Segment Start: AVAILABLE DATA
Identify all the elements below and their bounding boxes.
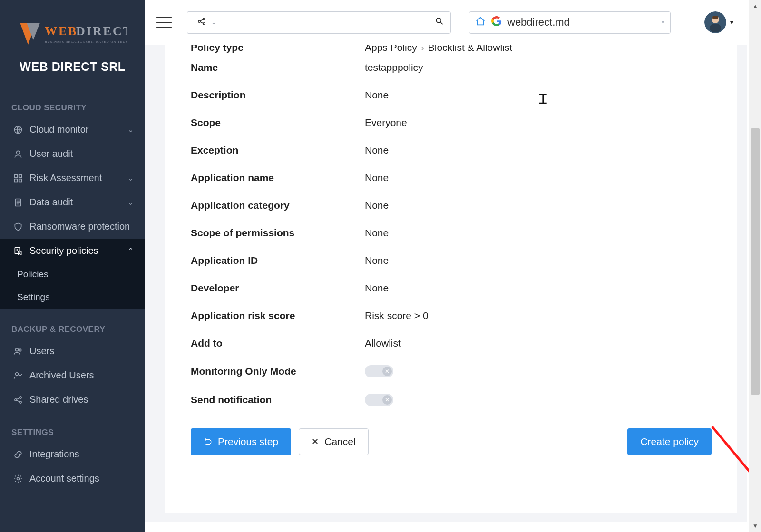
field-value-suffix: Blocklist & Allowlist <box>428 45 512 53</box>
svg-point-13 <box>19 349 21 351</box>
sidebar-item-users[interactable]: Users <box>0 339 145 363</box>
section-title-settings: SETTINGS <box>0 412 145 442</box>
search-field <box>225 11 451 34</box>
text-cursor-icon: Ꮖ <box>539 92 547 107</box>
archive-icon <box>11 371 25 380</box>
toggle-knob: ✕ <box>382 367 392 376</box>
toggle-knob: ✕ <box>382 395 392 405</box>
field-row: ScopeEveryone <box>191 109 712 136</box>
svg-point-12 <box>16 348 19 351</box>
previous-step-button[interactable]: ⮌ Previous step <box>191 428 291 455</box>
hamburger-menu-button[interactable] <box>156 14 173 31</box>
scroll-thumb[interactable] <box>751 128 760 395</box>
topbar: ⌄ webdirect.md ▾ ▾ <box>145 0 747 45</box>
share-type-dropdown[interactable]: ⌄ <box>187 11 225 34</box>
sidebar-item-cloud-monitor[interactable]: Cloud monitor ⌄ <box>0 117 145 142</box>
avatar <box>704 11 726 33</box>
toggle-switch[interactable]: ✕ <box>365 365 393 377</box>
gear-icon <box>11 474 25 484</box>
field-value: None <box>365 172 389 184</box>
scroll-down-button[interactable]: ▼ <box>749 520 761 532</box>
content-area: Policy typeApps Policy›Blocklist & Allow… <box>145 45 747 522</box>
field-value: None <box>365 200 389 211</box>
chevron-down-icon: ⌄ <box>211 19 216 26</box>
sidebar-item-label: Archived Users <box>29 370 134 381</box>
sidebar-item-label: Account settings <box>29 473 134 484</box>
field-row: Monitoring Only Mode✕ <box>191 357 712 386</box>
close-icon: ✕ <box>312 436 319 447</box>
url-dropdown[interactable]: webdirect.md ▾ <box>469 11 671 34</box>
field-row: Application risk scoreRisk score > 0 <box>191 302 712 329</box>
field-value: Allowlist <box>365 338 401 349</box>
sidebar-item-risk-assessment[interactable]: Risk Assessment ⌄ <box>0 166 145 190</box>
sidebar-item-label: Users <box>29 346 134 357</box>
svg-point-14 <box>16 372 19 375</box>
search-icon[interactable] <box>435 17 444 29</box>
field-label: Policy type <box>191 45 365 53</box>
svg-text:DIRECT: DIRECT <box>76 24 127 38</box>
chevron-down-icon: ⌄ <box>127 174 134 183</box>
footer-actions: ⮌ Previous step ✕ Cancel Create policy <box>191 428 712 455</box>
svg-point-5 <box>17 151 20 154</box>
create-policy-button[interactable]: Create policy <box>627 428 712 455</box>
company-name: WEB DIRECT SRL <box>0 60 145 74</box>
sidebar-item-label: Cloud monitor <box>29 124 127 135</box>
sidebar-item-label: Shared drives <box>29 394 134 405</box>
sidebar-subitem-policies[interactable]: Policies <box>0 263 145 286</box>
svg-rect-9 <box>19 179 22 182</box>
toggle-switch[interactable]: ✕ <box>365 394 393 406</box>
sidebar-item-label: Data audit <box>29 197 127 208</box>
sidebar-item-data-audit[interactable]: Data audit ⌄ <box>0 190 145 214</box>
sidebar-subitem-settings[interactable]: Settings <box>0 286 145 309</box>
caret-down-icon: ▾ <box>730 19 733 26</box>
share-icon <box>197 17 206 28</box>
policy-summary-card: Policy typeApps Policy›Blocklist & Allow… <box>165 45 737 513</box>
field-label: Exception <box>191 145 365 156</box>
field-label: Scope <box>191 117 365 128</box>
sidebar-item-integrations[interactable]: Integrations <box>0 442 145 466</box>
svg-point-18 <box>17 477 20 480</box>
field-row: Send notification✕ <box>191 386 712 414</box>
user-icon <box>11 149 25 159</box>
svg-rect-6 <box>15 174 18 177</box>
chevron-down-icon: ▾ <box>662 19 664 26</box>
chevron-right-icon: › <box>421 45 424 53</box>
sidebar-item-security-policies[interactable]: Security policies ⌃ <box>0 239 145 263</box>
brand-tagline: BUSINESS RELATIONSHIP BASED ON TRUST <box>45 40 127 44</box>
google-icon <box>491 16 502 29</box>
grid-icon <box>11 174 25 183</box>
sidebar-item-archived-users[interactable]: Archived Users <box>0 363 145 387</box>
sidebar-item-user-audit[interactable]: User audit <box>0 142 145 166</box>
field-row: Application categoryNone <box>191 192 712 219</box>
doc-icon <box>11 198 25 207</box>
field-row: DescriptionNone <box>191 81 712 109</box>
field-value: None <box>365 227 389 239</box>
sidebar-item-label: User audit <box>29 148 134 159</box>
field-value: None <box>365 145 389 156</box>
sidebar-item-label: Security policies <box>29 245 127 256</box>
field-label: Name <box>191 62 365 73</box>
field-label: Scope of permissions <box>191 227 365 239</box>
section-title-backup-recovery: BACKUP & RECOVERY <box>0 309 145 339</box>
scroll-up-button[interactable]: ▲ <box>749 0 761 12</box>
browser-scrollbar[interactable]: ▲ ▼ <box>749 0 761 532</box>
svg-rect-7 <box>19 174 22 177</box>
field-label: Send notification <box>191 394 365 406</box>
brand-logo: WEB DIRECT BUSINESS RELATIONSHIP BASED O… <box>0 0 145 80</box>
sidebar-item-ransomware-protection[interactable]: Ransomware protection <box>0 214 145 239</box>
svg-point-22 <box>436 18 441 23</box>
search-input[interactable] <box>225 11 451 34</box>
field-label: Monitoring Only Mode <box>191 366 365 377</box>
link-icon <box>11 450 25 459</box>
cancel-button[interactable]: ✕ Cancel <box>299 428 368 455</box>
chevron-down-icon: ⌄ <box>127 198 134 207</box>
sidebar-item-account-settings[interactable]: Account settings <box>0 466 145 491</box>
button-label: Cancel <box>324 436 355 447</box>
account-menu[interactable]: ▾ <box>704 11 733 33</box>
sidebar-item-label: Risk Assessment <box>29 173 127 184</box>
field-row: Application nameNone <box>191 164 712 192</box>
sidebar-item-shared-drives[interactable]: Shared drives <box>0 387 145 412</box>
sidebar-item-label: Integrations <box>29 449 134 460</box>
field-label: Developer <box>191 282 365 294</box>
arrow-left-icon: ⮌ <box>204 437 212 447</box>
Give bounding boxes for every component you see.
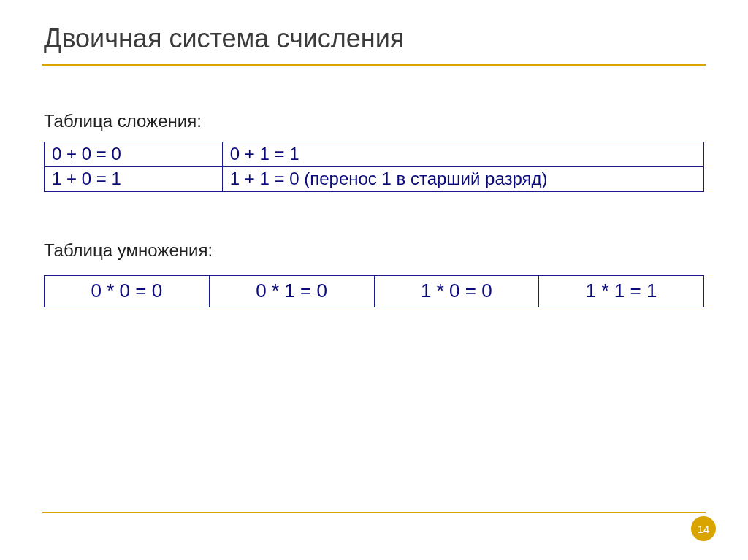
page-number: 14 [698,523,710,535]
table-row: 0 + 0 = 0 0 + 1 = 1 [45,142,704,167]
addition-cell: 1 + 0 = 1 [45,167,223,192]
page-number-badge: 14 [691,516,716,541]
addition-cell: 0 + 0 = 0 [45,142,223,167]
addition-cell: 1 + 1 = 0 (перенос 1 в старший разряд) [222,167,703,192]
title-block: Двоичная система счисления [44,23,704,66]
multiplication-cell: 1 * 0 = 0 [374,276,539,307]
multiplication-cell: 1 * 1 = 1 [539,276,704,307]
title-underline [42,64,706,66]
table-row: 0 * 0 = 0 0 * 1 = 0 1 * 0 = 0 1 * 1 = 1 [45,276,704,307]
page-title: Двоичная система счисления [44,23,704,64]
addition-cell: 0 + 1 = 1 [222,142,703,167]
multiplication-cell: 0 * 0 = 0 [45,276,210,307]
table-row: 1 + 0 = 1 1 + 1 = 0 (перенос 1 в старший… [45,167,704,192]
slide: Двоичная система счисления Таблица сложе… [0,0,748,560]
multiplication-cell: 0 * 1 = 0 [209,276,374,307]
footer-rule [42,512,706,513]
addition-label: Таблица сложения: [44,111,704,131]
addition-table: 0 + 0 = 0 0 + 1 = 1 1 + 0 = 1 1 + 1 = 0 … [44,142,704,192]
multiplication-table: 0 * 0 = 0 0 * 1 = 0 1 * 0 = 0 1 * 1 = 1 [44,275,704,307]
multiplication-label: Таблица умножения: [44,240,704,261]
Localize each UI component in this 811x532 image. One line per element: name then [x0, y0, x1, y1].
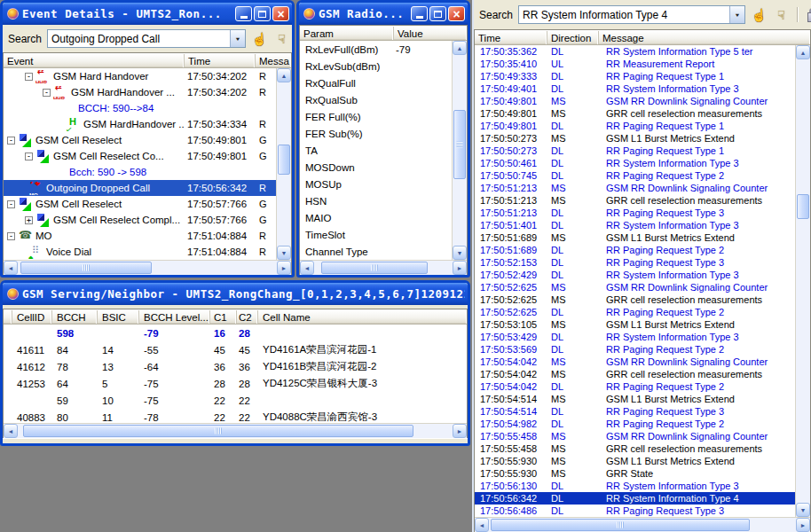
event-tree-row[interactable]: -GSM Hard Handover17:50:34:202R	[4, 68, 276, 84]
table-row[interactable]: 41253645-752828YD4125C荣昌银科大厦-3	[4, 375, 467, 392]
param-row[interactable]: RxQualFull	[300, 74, 452, 91]
event-tree-row[interactable]: Outgoing Dropped Call17:50:56:342R	[4, 180, 276, 196]
message-row[interactable]: 17:50:54:982DLRR Paging Request Type 2	[475, 418, 795, 430]
scrollbar-thumb[interactable]	[23, 425, 413, 437]
param-row[interactable]: RxLevFull(dBm)-79	[300, 41, 452, 58]
tree-expander[interactable]: -	[7, 200, 15, 208]
column-header-time[interactable]: Time	[185, 54, 256, 67]
hand-up-icon[interactable]	[251, 31, 268, 47]
column-header-cellid[interactable]: CellID	[12, 310, 52, 324]
message-horizontal-scrollbar[interactable]	[475, 517, 810, 532]
message-row[interactable]: 17:50:49:801DLRR Paging Request Type 1	[475, 120, 795, 132]
tree-expander[interactable]: -	[7, 232, 15, 240]
message-row[interactable]: 17:50:56:486DLRR Paging Request Type 3	[475, 505, 795, 517]
message-row[interactable]: 17:50:54:042MSGRR cell reselection measu…	[475, 368, 795, 380]
event-vertical-scrollbar[interactable]	[276, 68, 291, 260]
param-row[interactable]: Channel Type	[300, 243, 452, 260]
column-header-value[interactable]: Value	[394, 27, 467, 40]
message-row[interactable]: 17:50:54:042MSGSM RR Downlink Signaling …	[475, 356, 795, 368]
column-header-bcch[interactable]: BCCH	[52, 310, 98, 324]
message-row[interactable]: 17:50:55:458MSGSM RR Downlink Signaling …	[475, 430, 795, 442]
close-icon[interactable]	[448, 6, 465, 21]
message-row[interactable]: 17:50:55:458MSGRR cell reselection measu…	[475, 442, 795, 455]
scrollbar-thumb[interactable]	[797, 194, 809, 219]
message-row[interactable]: 17:50:35:362DLRR System Information Type…	[475, 45, 795, 58]
hand-down-icon[interactable]	[773, 7, 790, 23]
message-row[interactable]: 17:50:49:333DLRR Paging Request Type 1	[475, 70, 795, 82]
serving-neighbor-titlebar[interactable]: GSM Serving/Neighbor - UMTS2_RongChang_[…	[3, 283, 468, 305]
column-header-message[interactable]: Message	[599, 31, 810, 44]
message-row[interactable]: 17:50:50:273DLRR Paging Request Type 1	[475, 145, 795, 157]
event-tree-row[interactable]: Bcch: 590 -> 598	[4, 164, 276, 180]
close-icon[interactable]	[272, 6, 289, 21]
scrollbar-thumb[interactable]	[20, 262, 152, 274]
column-header-time[interactable]: Time	[475, 31, 547, 44]
scroll-right-icon[interactable]	[796, 518, 810, 532]
message-row[interactable]: 17:50:49:801MSGRR cell reselection measu…	[475, 107, 795, 120]
hand-up-icon[interactable]	[751, 7, 768, 23]
message-row[interactable]: 17:50:51:689MSGSM L1 Burst Metrics Exten…	[475, 231, 795, 244]
column-header-blank[interactable]	[4, 310, 12, 324]
message-row[interactable]: 17:50:51:689DLRR Paging Request Type 2	[475, 244, 795, 256]
scrollbar-thumb[interactable]	[453, 110, 466, 179]
event-tree-row[interactable]: -GSM Cell Reselect Co...17:50:49:801G	[4, 148, 276, 164]
column-header-direction[interactable]: Direction	[547, 31, 599, 44]
column-header-param[interactable]: Param	[300, 27, 394, 40]
scroll-up-icon[interactable]	[453, 41, 467, 55]
scrollbar-thumb[interactable]	[491, 519, 750, 531]
column-header-cell-name[interactable]: Cell Name	[258, 310, 467, 324]
event-tree-row[interactable]: -GSM Cell Reselect17:50:49:801G	[4, 132, 276, 148]
scroll-down-icon[interactable]	[277, 246, 291, 260]
message-row[interactable]: 17:50:54:514MSGSM L1 Burst Metrics Exten…	[475, 393, 795, 405]
table-row[interactable]: 416118414-554545YD4161A荣昌滨河花园-1	[4, 341, 467, 358]
scroll-down-icon[interactable]	[453, 246, 467, 260]
event-tree-row[interactable]: -GSM HardHandover ...17:50:34:202R	[4, 84, 276, 100]
gsm-radio-titlebar[interactable]: GSM Radio...	[299, 3, 468, 25]
message-row[interactable]: 17:50:52:153DLRR Paging Request Type 3	[475, 256, 795, 269]
event-search-combobox[interactable]: Outgoing Dropped Call	[47, 29, 246, 48]
scrollbar-thumb[interactable]	[278, 145, 290, 175]
table-row[interactable]: 408838011-782222YD4088C荣昌渝西宾馆-3	[4, 409, 467, 423]
scroll-right-icon[interactable]	[453, 261, 467, 275]
message-row[interactable]: 17:50:56:130DLRR System Information Type…	[475, 480, 795, 492]
message-row[interactable]: 17:50:53:429DLRR System Information Type…	[475, 331, 795, 343]
param-row[interactable]: MAIO	[300, 209, 452, 226]
serving-horizontal-scrollbar[interactable]	[4, 423, 467, 438]
message-row[interactable]: 17:50:50:273MSGSM L1 Burst Metrics Exten…	[475, 132, 795, 145]
column-header-c1[interactable]: C1	[210, 310, 237, 324]
scroll-left-icon[interactable]	[4, 261, 18, 275]
message-row[interactable]: 17:50:51:213DLRR Paging Request Type 3	[475, 207, 795, 219]
scroll-left-icon[interactable]	[300, 261, 314, 275]
column-header-event[interactable]: Event	[4, 54, 185, 67]
param-row[interactable]: TimeSlot	[300, 226, 452, 243]
column-header-c2[interactable]: C2	[237, 310, 258, 324]
scroll-left-icon[interactable]	[4, 424, 18, 438]
chevron-down-icon[interactable]	[729, 6, 744, 23]
message-search-combobox[interactable]: RR System Information Type 4	[518, 5, 745, 24]
param-row[interactable]: TA	[300, 142, 452, 159]
radio-vertical-scrollbar[interactable]	[452, 41, 467, 260]
message-row[interactable]: 17:50:35:410ULRR Measurement Report	[475, 58, 795, 70]
message-row[interactable]: 17:50:55:930MSGSM L1 Burst Metrics Exten…	[475, 455, 795, 467]
tree-expander[interactable]: -	[25, 73, 33, 81]
param-row[interactable]: HSN	[300, 192, 452, 209]
message-row[interactable]: 17:50:51:213MSGRR cell reselection measu…	[475, 194, 795, 207]
serving-row[interactable]: 598 -79 16 28	[4, 325, 467, 341]
param-row[interactable]: FER Full(%)	[300, 108, 452, 125]
scroll-up-icon[interactable]	[277, 68, 291, 82]
message-row[interactable]: 17:50:52:625DLRR Paging Request Type 2	[475, 306, 795, 318]
event-tree-row[interactable]: -MO17:51:04:884R	[4, 228, 276, 244]
lock-download-icon[interactable]	[805, 7, 811, 23]
message-row[interactable]: 17:50:53:569DLRR Paging Request Type 2	[475, 343, 795, 356]
param-row[interactable]: MOSUp	[300, 176, 452, 192]
event-details-titlebar[interactable]: Event Details - UMTS2_Ron...	[3, 3, 292, 25]
message-row[interactable]: 17:50:56:342DLRR System Information Type…	[475, 492, 795, 505]
tree-expander[interactable]: +	[25, 216, 33, 224]
message-vertical-scrollbar[interactable]	[795, 45, 810, 517]
message-row[interactable]: 17:50:52:625MSGSM RR Downlink Signaling …	[475, 281, 795, 293]
param-row[interactable]: FER Sub(%)	[300, 125, 452, 142]
tree-expander[interactable]: -	[7, 137, 15, 145]
event-horizontal-scrollbar[interactable]	[4, 260, 291, 275]
hand-down-icon[interactable]	[273, 31, 290, 47]
param-row[interactable]: RxQualSub	[300, 91, 452, 108]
Segment End: AVAILABLE DATA
YOUR ASSIGNMENT: Look through the data above for the word "drives". Report each line where it occurs.

THE ANSWER:
sidebar-item-label: Shared drives <box>29 394 134 405</box>
sidebar-item-shared-drives[interactable]: Shared drives <box>0 387 145 412</box>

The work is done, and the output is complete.